In 2017, study10 released the ‘GAPS’ (German Asphalt Pavement Distress) dataset, a small dataset for road surface defect classification, primarily aimed at detecting various common distresses on asphalt pavement. The dataset contains 1,969 sub-images, with the original image resolution of 1920 × 1080 and the cropped sub-image resolution of 64 × 64, covering defect types such as cracks, potholes, patches, and joints. In the same year, study11 constructed the ‘CSSC’ (Concrete Structure Spalling and Crack) dataset, a medium-sized dataset for classifying concrete structure defects, focusing on identifying cracks and spalling on concrete surfaces. The dataset consists of 278 spalling images and 954 crack images, which were further cropped to generate 37,523 sub-images categorized into four classes: crack, non-crack, spalling, and non-spalling. The sub-images were extracted using a sliding window technique from high-resolution originals, providing abundant high-quality training samples for deep learning models.

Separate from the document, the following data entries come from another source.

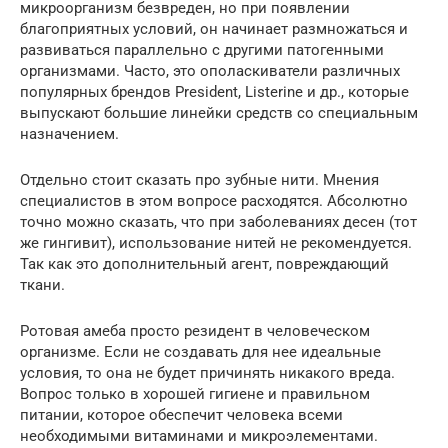
микроорганизм безвреден, но при появлении
благоприятных условий, он начинает размножаться и
развиваться параллельно с другими патогенными
организмами. Часто, это ополаскиватели различных
популярных брендов President, Listerine и др., которые
выпускают большие линейки средств со специальным
назначением.
Отдельно стоит сказать про зубные нити. Мнения
специалистов в этом вопросе расходятся. Абсолютно
точно можно сказать, что при заболеваниях десен (тот
же гингивит), использование нитей не рекомендуется.
Так как это дополнительный агент, повреждающий
ткани.
Ротовая амеба просто резидент в человеческом
организме. Если не создавать для нее идеальные
условия, то она не будет причинять никакого вреда.
Вопрос только в хорошей гигиене и правильном
питании, которое обеспечит человека всеми
необходимыми витаминами и микроэлементами.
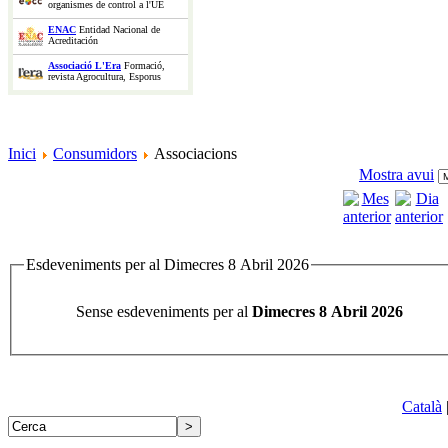
organismes de control a l'UE
ENAC
Entidad Nacional de
Acreditación
Associació L'Era
Formació,
revista Agrocultura, Esporus
Inici
Consumidors
Associacions
Mostra avui
Esdeveniments per al Dimecres 8 Abril 2026
Sense esdeveniments per al
Dimecres 8 Abril 2026
Català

In addition, study12 introduced the ‘CSD’ (Cambridge Bridge Inspection Dataset), a small-scale bridge defect classification dataset focused on identifying concrete defects. The dataset contains a total of 1,028 images with a resolution of 299 × 299, including 691 images of healthy concrete and 337 images with defects. The defect types include cracks, graffiti, moss, and surface roughness. Subsequently, in 2018, study13 released the ‘SDNET2018’ dataset, which consists of 230 images of concrete surface cracks and non-cracks captured using a 16-megapixel Nikon digital camera. The images cover 54 bridge decks, 72 walls, and 104 sidewalks. After image segmentation, a total of 56,092 samples with a resolution of 256 × 256 were generated, including 47,608 crack images and 8,484 non-crack images, primarily used for training classification tasks in neural network models.

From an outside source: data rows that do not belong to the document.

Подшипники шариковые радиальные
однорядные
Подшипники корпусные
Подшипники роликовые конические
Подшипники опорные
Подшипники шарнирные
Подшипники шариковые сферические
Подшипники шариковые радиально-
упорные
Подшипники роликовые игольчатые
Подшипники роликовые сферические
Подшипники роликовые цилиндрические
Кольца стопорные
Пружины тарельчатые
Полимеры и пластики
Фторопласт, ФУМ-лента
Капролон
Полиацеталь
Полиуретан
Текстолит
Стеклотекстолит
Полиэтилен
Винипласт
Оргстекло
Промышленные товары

In 2019, study14 released the ‘MCDS’ (Multi-Classifier for Reinforced Concrete Bridge Defects) dataset, a medium-scale image classification dataset focused on concrete and reinforced bridge defects. The dataset contains a total of 3,607 images. Although the image resolutions are not explicitly specified, the content covers a variety of common structural defects, including concrete cracks, efflorescence, spalling, exposed reinforcement, corrosion, and surface scaling. It also includes some defect-free images as control samples to improve the model’s ability to recognize normal structures. Additionally, study15 constructed the ‘BiNet’ dataset for multi-label classification tasks in bridge defect detection. This dataset contains 3,588 images with varying resolutions, such as 455 × 186, 97 × 108, 123 × 131, and 153 × 68. The images cover four common types of concrete structural damage: cracks (1,330 images), spalling (240 images), corrosion (961 images), and exposed reinforcement (942 images). The data were mainly collected from field inspections of highway bridges in Slovenia between 2016 and 2018.

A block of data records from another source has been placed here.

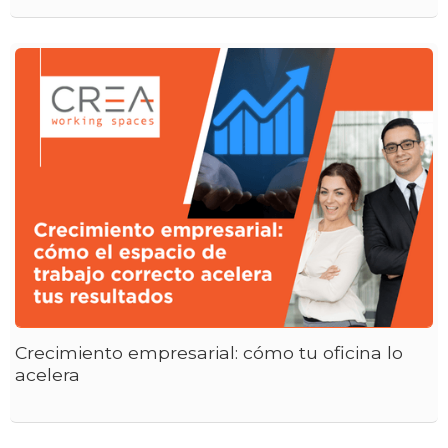
Crecimiento empresarial: cómo tu oficina lo
acelera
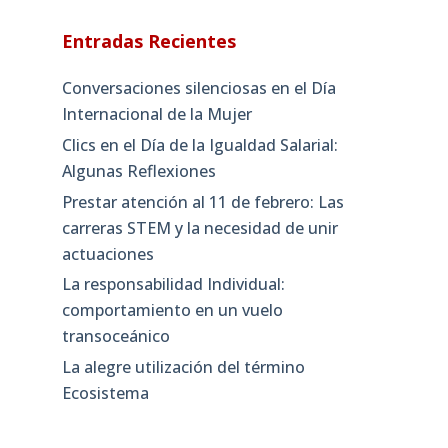
Entradas Recientes
Conversaciones silenciosas en el Día
Internacional de la Mujer
Clics en el Día de la Igualdad Salarial:
Algunas Reflexiones
Prestar atención al 11 de febrero: Las
carreras STEM y la necesidad de unir
actuaciones
La responsabilidad Individual:
comportamiento en un vuelo
transoceánico
La alegre utilización del término
Ecosistema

However, the aforementioned datasets do not provide detailed annotations of defects and are limited to classification tasks. In contrast, some datasets in recent years have begun to include defect annotation information. For example, in 2018, study16 developed the ‘Road Crack Detection’ dataset, a medium-scale object detection dataset focused on road surface defects. It aims to identify various types of cracks on asphalt pavement using object detection methods. The dataset contains a total of 9,053 images and supports training and testing with deep learning models such as YOLOv2. It includes annotations for eight types of cracks, including longitudinal cracks, transverse cracks, and alligator cracks, offering valuable image resources and application support for road maintenance and autonomous driving perception systems.

In 2019, study17 released the ‘CODEBRIM’ (COncrete DEfect BRidge IMage) dataset, which includes 1,590 images collected by cameras and drones across 30 bridges. The dataset covers six categories: cracks, weathering, spalling, exposed reinforcement, corrosion, and no defect. Among them, 1,052 images are annotated, with a total of 1,323 defect bounding boxes. The images vary in resolution, including 1920 × 400, 6000 × 4000, 1732 × 2596, and 1972 × 2960, providing high diversity and practical value. Subsequently, study18 introduced the ‘dacl1k’ dataset, which consists of 1,474 images with resolutions ranging from 245 × 336 to 5152 × 6000. It covers six label categories: cracks, efflorescence, spalling, exposed reinforcement, rust, and no damage, and includes 2,367 bounding box annotations.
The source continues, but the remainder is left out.